Quite cute and harmless: These meerkats in the Kalahari desert are brushed on riot. They are trying to drive a rival group of meerkats out of their territory through a synchronous “war dance”.
Meerkats are very social – within their group. Their colonies of up to 30 animals live together in caves they have dug themselves, raise their young together and keep watch over them. The individual colony members even recognize each other by the voice.
But as social as the meerkats are towards their clan members – they have no pardon for strangers. If a rival meerkat group invades their territory, they show a pronounced aggression. The local meerkats often try to drive the invaders away through a war dance. The animals straighten up on their hind legs, fluff up their fur and trudge towards their rivals in an almost synchronous formation.

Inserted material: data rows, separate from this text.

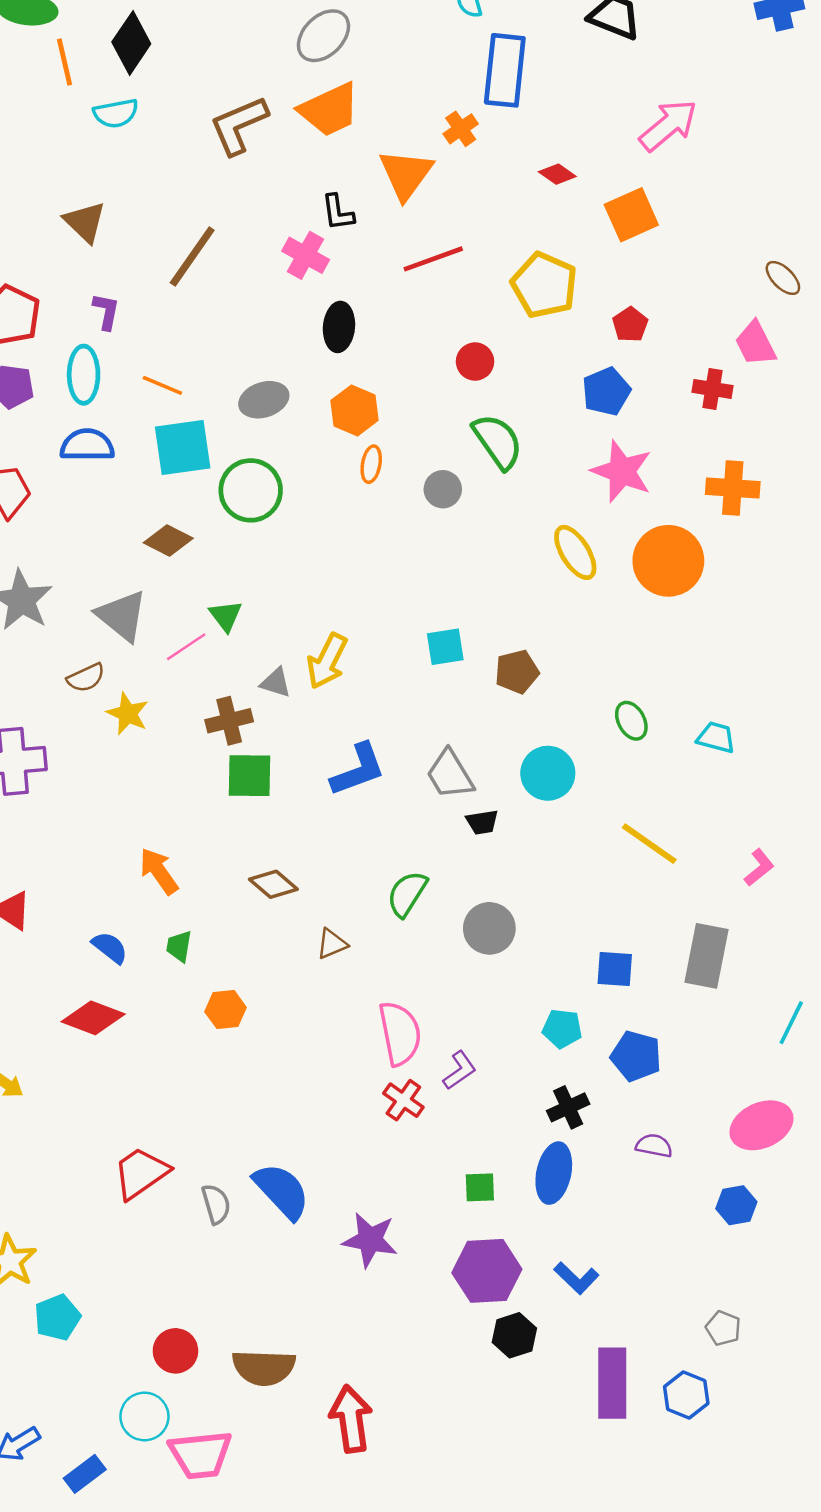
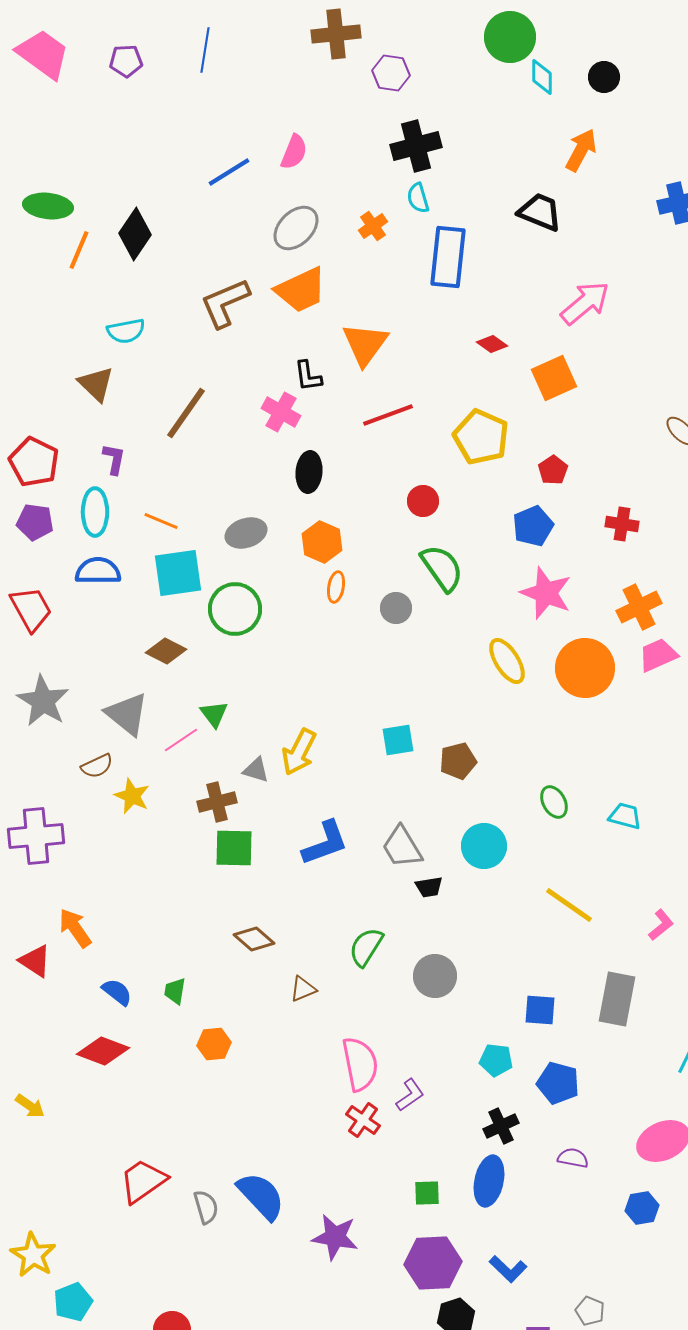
orange line: (64, 62) -> (79, 250), turned 36
cyan semicircle: (116, 113) -> (126, 331), moved
orange cross: (461, 129) -> (373, 226), moved
pink trapezoid: (755, 344) -> (658, 655), moved, turned 93
orange cross: (733, 488) -> (639, 607), turned -30
orange arrow: (159, 871) -> (75, 928), moved
gray pentagon: (723, 1328) -> (590, 1311), moved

This photo shows a group of meerkats in the Kalahari doing such a war dance. This impressive performance is often enough to scare off the opponents, so that there is no fight at all, as biologists from the Kalahari Meerkat Project observed. Fighting only occurred in nine percent of the cases, and at least one meerkat was killed.
“Although this aggression between groups rarely leads to animal killing, it is important for meerkats to win such clashes – only then will they keep their territory,” said Mark Dyble of the University of Cambridge. “In the hostile semi-desert of the Kalahari, good territory is crucial for the survival of the group and its long-term success.”